Label-Free, Chronological and Selective Detection of Aggregation and Fibrillization of Amyloid β Protein in Serum by Microcantilever Sensor Immobilizing Cholesterol-Incorporated Liposome.

: To facilitate the early diagnosis of Alzheimer's disease and mild cognitive impairment patients, we developed a cantilever-based microsensor that immobilized liposomes of various phospholipids to detect a trace amount of amyloid β (Aβ) protein, and investigated its aggregation and fibrillization on model cell membranes in human serum.

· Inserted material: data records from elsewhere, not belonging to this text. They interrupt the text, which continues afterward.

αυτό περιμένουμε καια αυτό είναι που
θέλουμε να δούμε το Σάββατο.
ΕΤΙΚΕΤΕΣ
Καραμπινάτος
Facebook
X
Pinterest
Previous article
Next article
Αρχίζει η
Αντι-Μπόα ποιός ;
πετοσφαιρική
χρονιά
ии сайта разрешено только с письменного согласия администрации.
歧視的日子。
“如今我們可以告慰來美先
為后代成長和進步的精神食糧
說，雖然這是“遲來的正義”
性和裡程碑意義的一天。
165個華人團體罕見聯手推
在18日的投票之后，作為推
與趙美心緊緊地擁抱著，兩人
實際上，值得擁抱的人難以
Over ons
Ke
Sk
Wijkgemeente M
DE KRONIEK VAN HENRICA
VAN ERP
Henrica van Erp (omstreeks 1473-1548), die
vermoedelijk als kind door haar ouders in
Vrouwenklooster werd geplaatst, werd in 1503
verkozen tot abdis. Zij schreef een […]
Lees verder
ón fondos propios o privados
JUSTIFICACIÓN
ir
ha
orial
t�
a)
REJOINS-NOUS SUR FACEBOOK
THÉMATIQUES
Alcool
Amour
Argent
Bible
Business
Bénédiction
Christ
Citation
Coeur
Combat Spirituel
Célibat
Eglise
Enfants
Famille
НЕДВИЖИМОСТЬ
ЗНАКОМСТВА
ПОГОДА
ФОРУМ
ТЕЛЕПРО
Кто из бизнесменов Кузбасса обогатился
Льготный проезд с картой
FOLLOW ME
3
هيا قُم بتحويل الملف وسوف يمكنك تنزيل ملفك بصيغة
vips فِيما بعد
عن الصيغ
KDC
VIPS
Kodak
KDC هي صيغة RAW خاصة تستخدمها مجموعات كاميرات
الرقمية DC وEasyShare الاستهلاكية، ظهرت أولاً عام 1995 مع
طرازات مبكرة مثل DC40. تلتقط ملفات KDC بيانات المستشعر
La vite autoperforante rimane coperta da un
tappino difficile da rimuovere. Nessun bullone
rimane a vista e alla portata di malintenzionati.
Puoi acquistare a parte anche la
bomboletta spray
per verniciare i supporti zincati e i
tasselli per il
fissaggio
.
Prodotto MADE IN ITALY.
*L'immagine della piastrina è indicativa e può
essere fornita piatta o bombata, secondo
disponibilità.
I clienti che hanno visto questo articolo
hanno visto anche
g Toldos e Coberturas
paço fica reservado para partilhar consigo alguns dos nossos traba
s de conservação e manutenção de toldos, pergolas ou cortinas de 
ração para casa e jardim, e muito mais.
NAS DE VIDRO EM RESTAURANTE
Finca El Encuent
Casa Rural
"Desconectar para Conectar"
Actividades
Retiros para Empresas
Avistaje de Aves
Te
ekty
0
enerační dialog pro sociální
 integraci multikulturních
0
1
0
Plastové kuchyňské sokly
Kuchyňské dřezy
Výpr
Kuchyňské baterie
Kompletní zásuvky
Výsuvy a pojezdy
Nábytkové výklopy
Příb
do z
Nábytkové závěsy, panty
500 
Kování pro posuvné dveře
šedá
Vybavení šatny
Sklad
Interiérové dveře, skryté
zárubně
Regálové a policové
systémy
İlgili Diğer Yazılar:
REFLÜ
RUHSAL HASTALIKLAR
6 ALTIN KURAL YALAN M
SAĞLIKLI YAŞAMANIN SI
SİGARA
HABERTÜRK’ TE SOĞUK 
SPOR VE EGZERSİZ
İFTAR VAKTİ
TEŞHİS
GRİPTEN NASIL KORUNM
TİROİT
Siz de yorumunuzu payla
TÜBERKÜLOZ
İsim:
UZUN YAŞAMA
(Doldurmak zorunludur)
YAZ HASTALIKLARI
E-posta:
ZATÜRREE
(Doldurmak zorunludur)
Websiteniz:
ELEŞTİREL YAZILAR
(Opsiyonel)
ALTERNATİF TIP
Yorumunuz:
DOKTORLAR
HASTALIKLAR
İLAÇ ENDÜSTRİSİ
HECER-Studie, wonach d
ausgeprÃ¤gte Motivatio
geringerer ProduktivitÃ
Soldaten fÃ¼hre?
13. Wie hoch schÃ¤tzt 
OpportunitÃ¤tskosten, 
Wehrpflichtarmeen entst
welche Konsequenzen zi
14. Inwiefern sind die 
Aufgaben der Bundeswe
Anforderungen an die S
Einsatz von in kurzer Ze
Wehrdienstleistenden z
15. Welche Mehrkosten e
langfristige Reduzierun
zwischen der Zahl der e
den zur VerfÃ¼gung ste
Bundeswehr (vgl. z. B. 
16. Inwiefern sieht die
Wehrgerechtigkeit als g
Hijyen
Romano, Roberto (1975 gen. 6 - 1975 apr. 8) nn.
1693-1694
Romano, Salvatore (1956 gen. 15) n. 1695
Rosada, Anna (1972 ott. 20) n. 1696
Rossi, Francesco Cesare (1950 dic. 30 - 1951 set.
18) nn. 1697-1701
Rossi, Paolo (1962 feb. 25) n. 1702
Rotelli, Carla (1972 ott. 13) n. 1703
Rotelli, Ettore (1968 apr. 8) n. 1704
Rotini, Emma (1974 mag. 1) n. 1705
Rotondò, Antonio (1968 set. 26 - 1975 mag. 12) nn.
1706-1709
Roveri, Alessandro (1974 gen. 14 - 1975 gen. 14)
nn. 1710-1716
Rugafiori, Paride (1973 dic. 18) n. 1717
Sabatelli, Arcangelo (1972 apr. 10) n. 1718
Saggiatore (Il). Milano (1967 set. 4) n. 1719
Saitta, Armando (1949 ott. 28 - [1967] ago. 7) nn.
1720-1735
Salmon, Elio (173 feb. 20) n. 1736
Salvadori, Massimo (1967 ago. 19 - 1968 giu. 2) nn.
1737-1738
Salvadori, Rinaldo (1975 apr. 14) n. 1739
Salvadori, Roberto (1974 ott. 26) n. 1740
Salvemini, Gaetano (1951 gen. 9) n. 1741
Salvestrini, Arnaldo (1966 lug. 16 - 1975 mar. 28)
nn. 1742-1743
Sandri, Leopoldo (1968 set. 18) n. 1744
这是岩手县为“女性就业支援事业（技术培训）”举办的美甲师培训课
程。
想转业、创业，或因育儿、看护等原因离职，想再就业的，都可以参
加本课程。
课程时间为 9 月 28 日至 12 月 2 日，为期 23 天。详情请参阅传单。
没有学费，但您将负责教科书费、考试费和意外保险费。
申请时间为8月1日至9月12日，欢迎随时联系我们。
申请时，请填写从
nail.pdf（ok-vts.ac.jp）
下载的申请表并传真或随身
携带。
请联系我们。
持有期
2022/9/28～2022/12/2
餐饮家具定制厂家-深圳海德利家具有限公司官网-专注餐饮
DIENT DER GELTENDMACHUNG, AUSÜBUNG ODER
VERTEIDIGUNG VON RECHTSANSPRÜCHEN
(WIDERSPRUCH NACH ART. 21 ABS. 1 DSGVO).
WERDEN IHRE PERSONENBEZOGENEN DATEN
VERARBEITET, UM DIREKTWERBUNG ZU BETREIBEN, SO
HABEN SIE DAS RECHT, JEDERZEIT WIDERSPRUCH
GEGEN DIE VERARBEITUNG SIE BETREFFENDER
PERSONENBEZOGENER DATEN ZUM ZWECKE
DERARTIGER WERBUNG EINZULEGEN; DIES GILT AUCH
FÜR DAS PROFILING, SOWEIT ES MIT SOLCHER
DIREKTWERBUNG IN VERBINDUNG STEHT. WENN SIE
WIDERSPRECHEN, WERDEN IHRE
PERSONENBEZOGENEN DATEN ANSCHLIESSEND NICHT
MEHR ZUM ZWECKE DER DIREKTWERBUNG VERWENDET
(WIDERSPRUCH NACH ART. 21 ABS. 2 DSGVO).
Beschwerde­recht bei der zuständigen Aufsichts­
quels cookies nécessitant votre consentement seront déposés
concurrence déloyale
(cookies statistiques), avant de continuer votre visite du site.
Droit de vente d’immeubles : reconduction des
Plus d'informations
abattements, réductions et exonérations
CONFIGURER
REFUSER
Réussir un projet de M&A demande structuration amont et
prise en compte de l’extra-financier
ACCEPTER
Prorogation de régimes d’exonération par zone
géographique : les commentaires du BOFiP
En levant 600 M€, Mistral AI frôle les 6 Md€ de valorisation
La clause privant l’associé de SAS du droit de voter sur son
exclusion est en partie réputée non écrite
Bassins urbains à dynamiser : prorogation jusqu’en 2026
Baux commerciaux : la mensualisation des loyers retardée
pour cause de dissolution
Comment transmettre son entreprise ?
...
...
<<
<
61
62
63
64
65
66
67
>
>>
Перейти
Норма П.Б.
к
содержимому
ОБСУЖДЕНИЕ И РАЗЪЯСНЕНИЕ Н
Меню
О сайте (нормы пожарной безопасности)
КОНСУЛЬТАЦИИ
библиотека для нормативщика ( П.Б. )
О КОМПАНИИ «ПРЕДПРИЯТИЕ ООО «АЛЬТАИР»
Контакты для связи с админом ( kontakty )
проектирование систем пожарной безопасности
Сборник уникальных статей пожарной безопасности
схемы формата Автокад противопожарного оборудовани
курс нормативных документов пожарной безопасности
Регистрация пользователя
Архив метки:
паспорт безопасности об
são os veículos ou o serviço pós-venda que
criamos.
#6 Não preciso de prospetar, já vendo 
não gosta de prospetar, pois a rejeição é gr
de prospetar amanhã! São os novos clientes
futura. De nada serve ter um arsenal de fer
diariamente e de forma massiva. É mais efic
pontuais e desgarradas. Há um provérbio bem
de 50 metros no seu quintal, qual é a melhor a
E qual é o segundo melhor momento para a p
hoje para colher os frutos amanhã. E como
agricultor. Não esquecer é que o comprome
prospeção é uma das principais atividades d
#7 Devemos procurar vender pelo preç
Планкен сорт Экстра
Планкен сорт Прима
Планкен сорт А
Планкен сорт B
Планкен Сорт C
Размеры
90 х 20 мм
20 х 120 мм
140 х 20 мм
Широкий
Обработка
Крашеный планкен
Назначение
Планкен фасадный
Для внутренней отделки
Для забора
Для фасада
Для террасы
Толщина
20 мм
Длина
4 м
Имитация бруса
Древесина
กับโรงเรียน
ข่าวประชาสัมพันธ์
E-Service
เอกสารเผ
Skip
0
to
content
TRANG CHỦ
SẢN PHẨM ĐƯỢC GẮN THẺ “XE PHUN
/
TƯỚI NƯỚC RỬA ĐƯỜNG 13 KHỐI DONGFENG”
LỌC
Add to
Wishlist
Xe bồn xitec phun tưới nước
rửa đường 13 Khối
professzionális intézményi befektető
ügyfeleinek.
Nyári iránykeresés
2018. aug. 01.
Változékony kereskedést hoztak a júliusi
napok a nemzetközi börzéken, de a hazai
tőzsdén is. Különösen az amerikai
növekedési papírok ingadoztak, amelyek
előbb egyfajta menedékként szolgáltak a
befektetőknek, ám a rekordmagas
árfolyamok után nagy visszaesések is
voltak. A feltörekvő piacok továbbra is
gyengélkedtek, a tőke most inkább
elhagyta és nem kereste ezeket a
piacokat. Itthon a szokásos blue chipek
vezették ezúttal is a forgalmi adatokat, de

Three species of liposomes composed of different phospholipids of 1,2-dipalmtoyl-sn-glycero-3-phosphocholine (DPPC), DPPC/phosphatidyl ethanolamine and 1,2-dipalmitoyl-sn-glycero-3-phosphorylglycerol having varied hydrophilic groups were applied, which showed different chronological interactions with Aβ(1-40) protein and varied sensitivities of the cantilever sensor, depending on their specific electrostatic charged conditions, hydrophilicity, and membrane fluidity. 1,2-dimyristoyl-sn-glycero-3-phosphocholine (DMPC) having short hydrophobic carbon chains confirmed to show a large interaction with Aβ(1-40) and a high sensitivity. Furthermore, the incorporation of cholesterol into DMPC was effective to selectively detect Aβ(1-40) in human serum, which effect was also checked by quartz crystal microbalance. Finally, Aβ detection of 100-pM order was expected selectively in the serum by using the developed biosensor.